So what do you do when your “funny” social media post is universally attacked for being in poor taste, insensitive, and flat out not humorous?  As one celebrity of a poorly-crafted Tweet found out, don’t try to explain it, defend it, and then attack the masses who’ve pointed out your grievous mistake.

It’s just the latest example of social media gone wrong.  In fact it’s the equivalent of the home owner who paints his house fluorescent orange and green. When his neighbors complain and he refuses to repaint it, he replies: “Fine. I’ll just burn it down.”

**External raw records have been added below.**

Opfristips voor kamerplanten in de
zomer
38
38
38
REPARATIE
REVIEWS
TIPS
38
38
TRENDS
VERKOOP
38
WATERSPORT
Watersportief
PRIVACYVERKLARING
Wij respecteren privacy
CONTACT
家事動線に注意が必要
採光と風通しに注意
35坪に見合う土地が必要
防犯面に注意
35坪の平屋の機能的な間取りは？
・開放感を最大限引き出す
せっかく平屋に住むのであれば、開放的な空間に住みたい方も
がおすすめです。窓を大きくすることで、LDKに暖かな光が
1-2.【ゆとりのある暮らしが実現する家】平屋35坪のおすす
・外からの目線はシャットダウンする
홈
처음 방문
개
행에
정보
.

Deleting an egregious post is the first thing to do. It doesn’t make the problem go away nor is it meant to pretend it never happened. And though some might contend that it’s an admission of fault, it’s not. It’s an admission of at the very least a post that wasn’t completely thought out and one that is causing outrage instead of providing entertainment or information. And that’s what social media is meant to do.  Remove it out of respect.

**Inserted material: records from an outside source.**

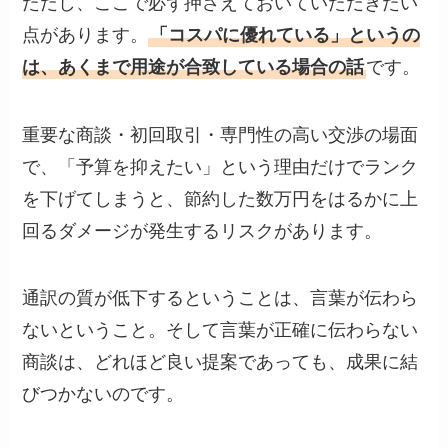
ただし、ここで必ず押さえておいていただきたい
点があります。
「コスパに優れている」というの
は、あくまで用途が合致している場合の話
です。
重要な商談・初回取引・専門性の高い交渉の場面
で、「予算を抑えたい」という理由だけでランク
を下げてしまうと、節約した数万円をはるかに上
回るダメージが発生するリスクがあります。
通訳の質が低下するということは、言葉が伝わら
ないということ。そして言葉が正確に伝わらない
商談は、どれほど良い提案であっても、成果に結
びつかないのです。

Did your audience misinterpret your words? Did they not get the joke? Are they overreacting? The answers are irrelevant. If the negative reactions outweighs the positive ones, then you failed in your primary directive. To entice, engage, or entertain your followers. Just swallow your pride and apologize if not for the remark then for at least how it was not your intent to great a negative reaction.

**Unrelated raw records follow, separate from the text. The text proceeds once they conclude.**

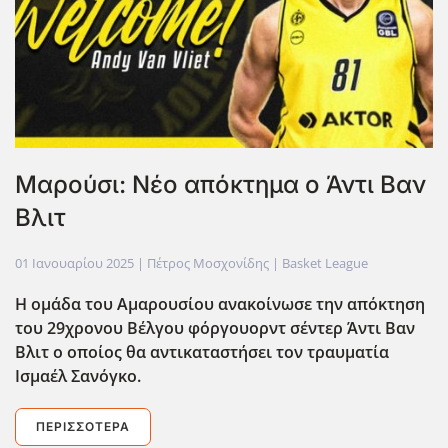
Μαρούσι: Νέο απόκτημα ο Άντι Βαν
Βλιτ
01 Ιανουαρίου 2025
| Πέτρος Μοσχονίδης |
Basket League
Η ομάδα του Αμαρουσίου ανακοίνωσε την απόκτηση
του 29χρονου Βέλγου φόργουορντ σέντερ Άντι Βαν
Βλιτ ο οποίος θα αντικαταστήσει τον τραυματία
Ισμαέλ Σανόγκο.
ΠΕΡΙΣΣΌΤΕΡΑ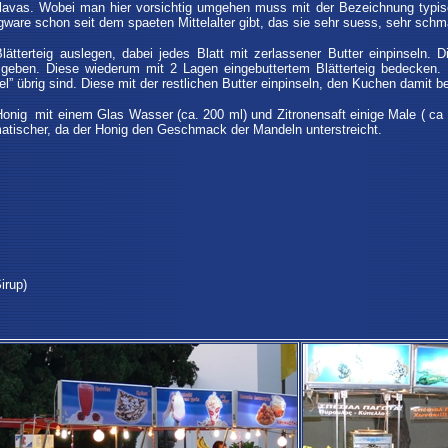
klavas. Wobei man hier vorsichtig umgehen muss mit der Bezeichnung typis
gware schon seit dem spaeten Mittelalter gibt, das sie sehr suess, sehr schma
ätterteig auslegen, dabei jedes Blatt mit zerlassener Butter einpinseln.
geben. Diese wiederum mit 2 Lagen eingebuttertem Blätterteig bedecken. E
” übrig sind. Diese mit der restlichen Butter einpinseln, den Kuchen damit b
Honig mit einem Glas Wasser (ca. 200 ml) und Zitronensaft einige Male ( ca
omatischer, da der Honig den Geschmack der Mandeln unterstreicht.
irup)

The other lesson individuals and companies can glean form this is to stay within your frame of reference. Make comments and observations about what you know. If I follow a football player, I’m interested in his opinions about the game, players, the draft, heck even commercials. But not only does he have no sphere of reference regarding the fluctuating dollar in Europe, the important part is that do I not care about his take on it.  I watched all the World Cup games this year and I have plenty to say about them and its players; how to best kick a ball into the goal is not one of them.

Unfortunately many people don’t have that filter of what is and isn’t appropriate. Just ask your Uncle Phil about his comments about the turkey last Thanksgiving. We can respond to anything that moves or touches us regardless of the relevance it has to our lives or business. But if you plan to make it public, make it relevant to you or really don’t say it at all.